Problem to work on: Say how many lines in the following data hold the word "latency". Write nothing but that number.

Stored data entries

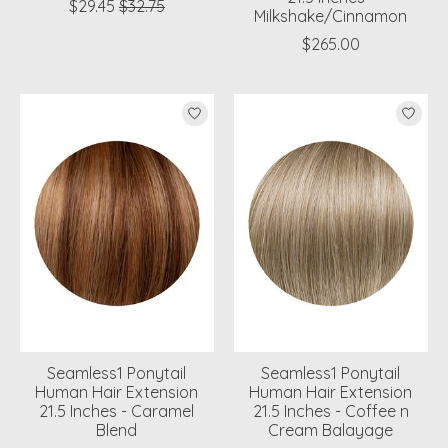
$29.45
$32.75
Milkshake/Cinnamon
$265.00
Seamless1 Ponytail
Seamless1 Ponytail
Human Hair Extension
Human Hair Extension
21.5 Inches - Caramel
21.5 Inches - Coffee n
Blend
Cream Balayage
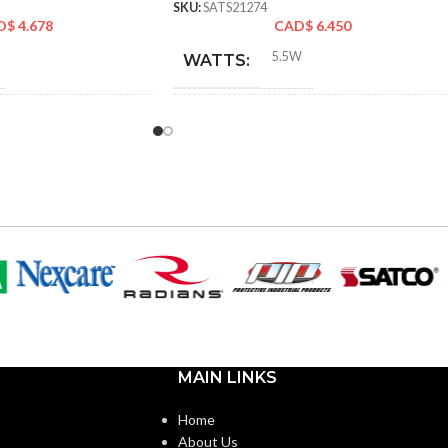
SKU:
SATS21274
D$
4.678
CAD$
6.450
5.5W
WATTS:
60W
ENT:
INCANDESCENT
60W
EQUIVALENT:
120V
VOLTS:
B11
SHAPE:
m
Candelabra
BASE:
MAIN LINKS
E26
E11
ANSI BASE:
Home
About Us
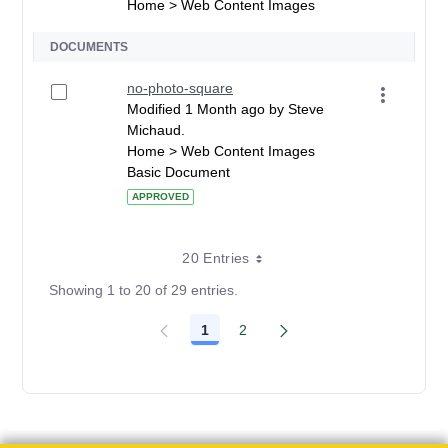
Home > Web Content Images
DOCUMENTS
no-photo-square
Modified 1 Month ago by Steve
Michaud.
Home > Web Content Images
Basic Document
APPROVED
20 Entries
Showing 1 to 20 of 29 entries.
1
2
Page
Page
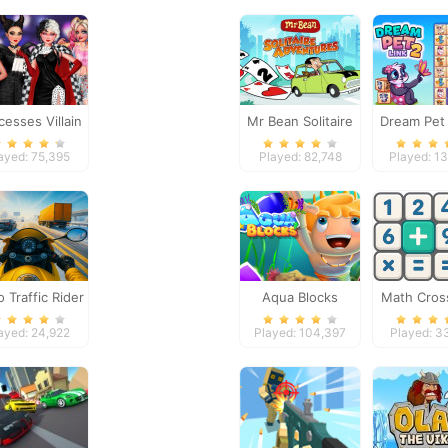
cesses Villain
Mr Bean Solitaire
Dream Pet 
rty Crashers
Adventures
ayed: 75,395
Played: 82,748
Played: 1
 Traffic Rider
Aqua Blocks
Math Cro
Puzzle - 
ayed: 24,922
Played: 104,397
Played: 3
Editi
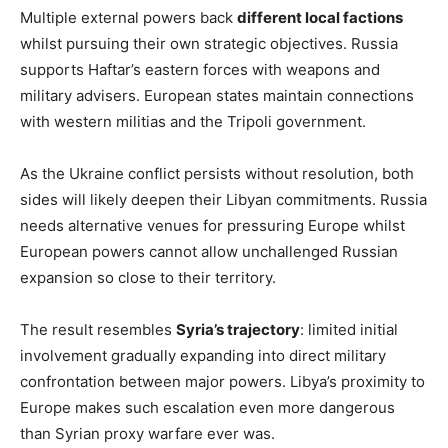
Multiple external powers back
different local factions
whilst pursuing their own strategic objectives. Russia
supports Haftar’s eastern forces with weapons and
military advisers. European states maintain connections
with western militias and the Tripoli government.
As the Ukraine conflict persists without resolution, both
sides will likely deepen their Libyan commitments. Russia
needs alternative venues for pressuring Europe whilst
European powers cannot allow unchallenged Russian
expansion so close to their territory.
The result resembles
Syria’s trajectory
: limited initial
involvement gradually expanding into direct military
confrontation between major powers. Libya’s proximity to
Europe makes such escalation even more dangerous
than Syrian proxy warfare ever was.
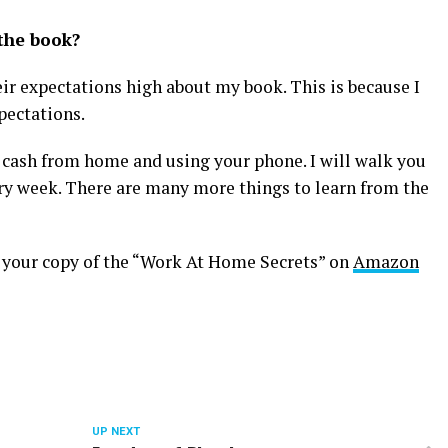
the book?
ir expectations high about my book. This is because I
pectations.
cash from home and using your phone. I will walk you
ry week. There are many more things to learn from the
et your copy of the “Work At Home Secrets” on
Amazon
UP NEXT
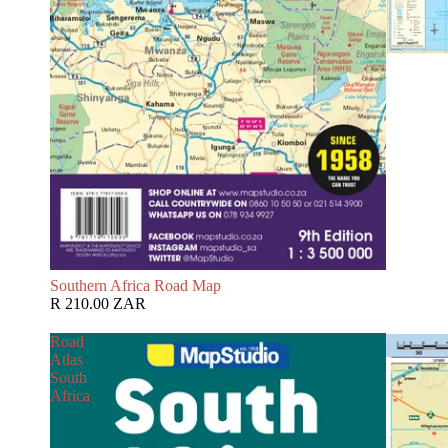
Southern Africa Road Map
R 210.00 ZAR
Road
Atlas
South
Africa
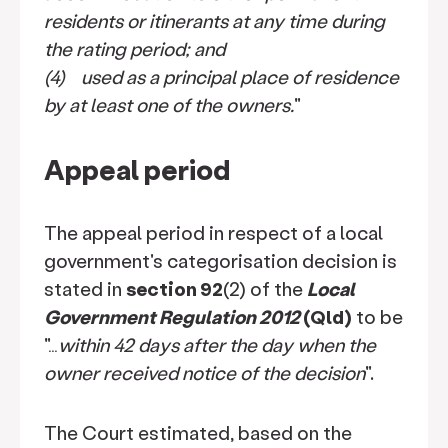
residents or itinerants at any time during
the rating period; and
(4) used as a principal place of residence
by at least one of the owners.
"
Appeal period
The appeal period in respect of a local
government's categorisation decision is
stated in
section 92
(2) of the
Local
Government Regulation 2012
(Qld)
to be
"…
within 42 days after the day when the
owner received notice of the decision
".
The Court estimated, based on the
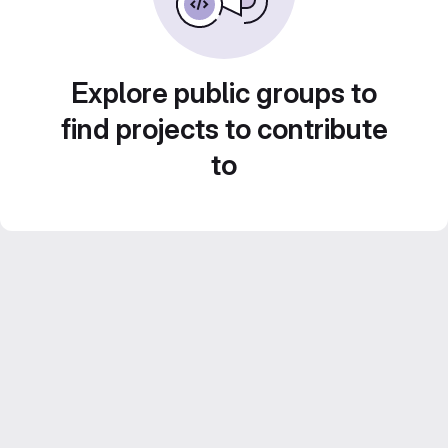
Explore public groups to
find projects to contribute
to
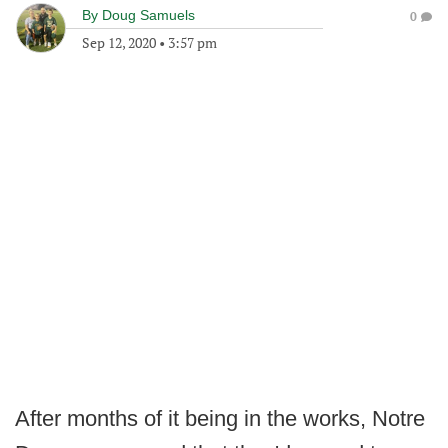
By
Doug Samuels
0
Sep 12, 2020
•
3:57 pm
After months of it being in the works, Notre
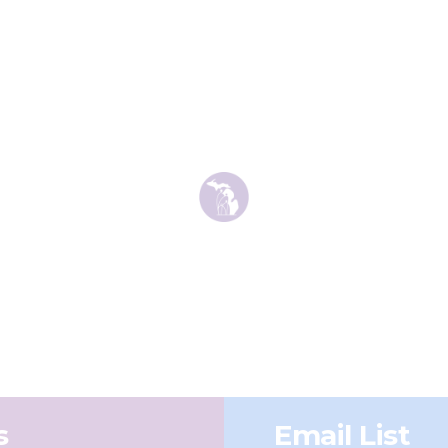
s
Email List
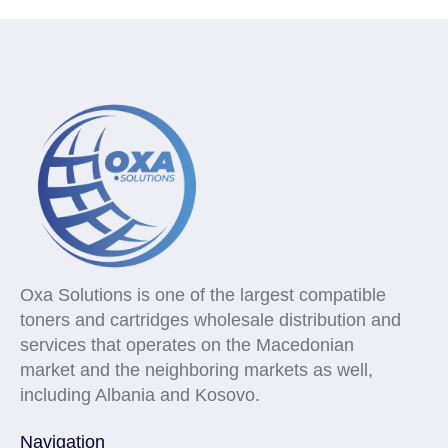
Oxa Solutions is one of the largest compatible
toners and cartridges wholesale distribution and
services that operates on the Macedonian
market and the neighboring markets as well,
including Albania and Kosovo.
Navigation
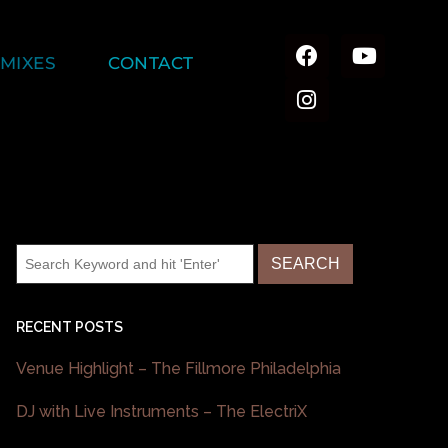
MIXES
CONTACT
RECENT POSTS
Venue Highlight – The Fillmore Philadelphia
DJ with Live Instruments – The ElectriX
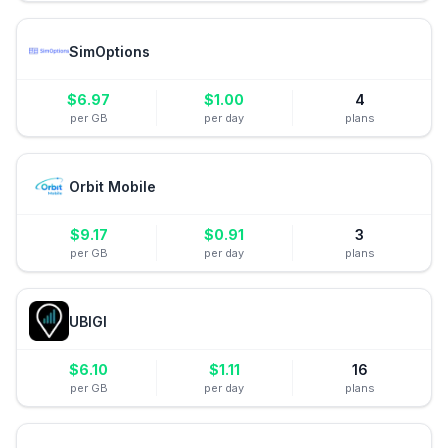
SimOptions
$
6.97
$
1.00
4
per GB
per day
plans
Orbit Mobile
$
9.17
$
0.91
3
per GB
per day
plans
UBIGI
$
6.10
$
1.11
16
per GB
per day
plans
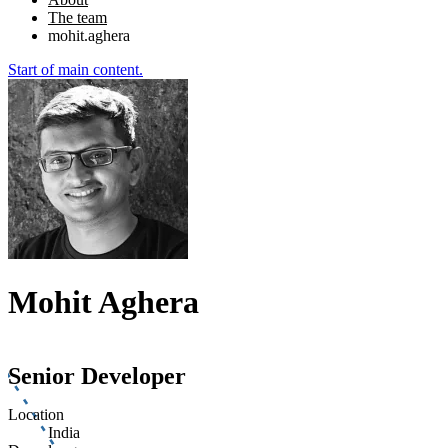
The team
mohit.aghera
Start of main content.
Mohit Aghera
Senior Developer
Location
India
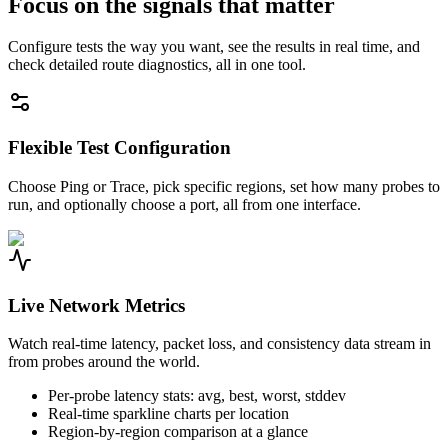
Focus on the signals that matter
Configure tests the way you want, see the results in real time, and
check detailed route diagnostics, all in one tool.
Flexible Test Configuration
Choose Ping or Trace, pick specific regions, set how many probes to
run, and optionally choose a port, all from one interface.
Live Network Metrics
Watch real-time latency, packet loss, and consistency data stream in
from probes around the world.
Per-probe latency stats: avg, best, worst, stddev
Real-time sparkline charts per location
Region-by-region comparison at a glance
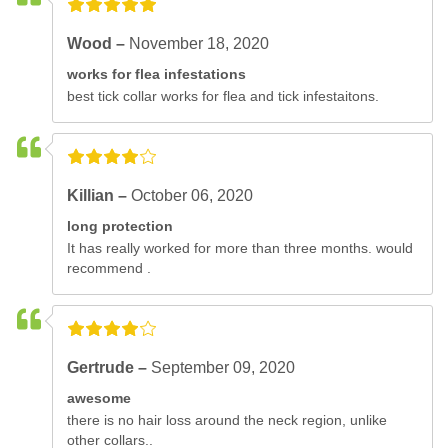
Wood –
November 18, 2020
works for flea infestations
best tick collar works for flea and tick infestaitons.
Killian –
October 06, 2020
long protection
It has really worked for more than three months. would
recommend .
Gertrude –
September 09, 2020
awesome
there is no hair loss around the neck region, unlike
other collars..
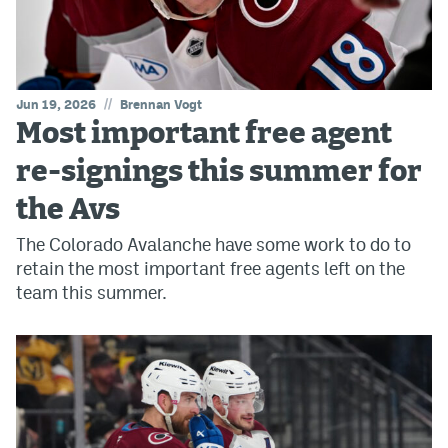
//
Jun 19, 2026
Brennan Vogt
Most important free agent
re-signings this summer for
the Avs
The Colorado Avalanche have some work to do to
retain the most important free agents left on the
team this summer.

Your response: 2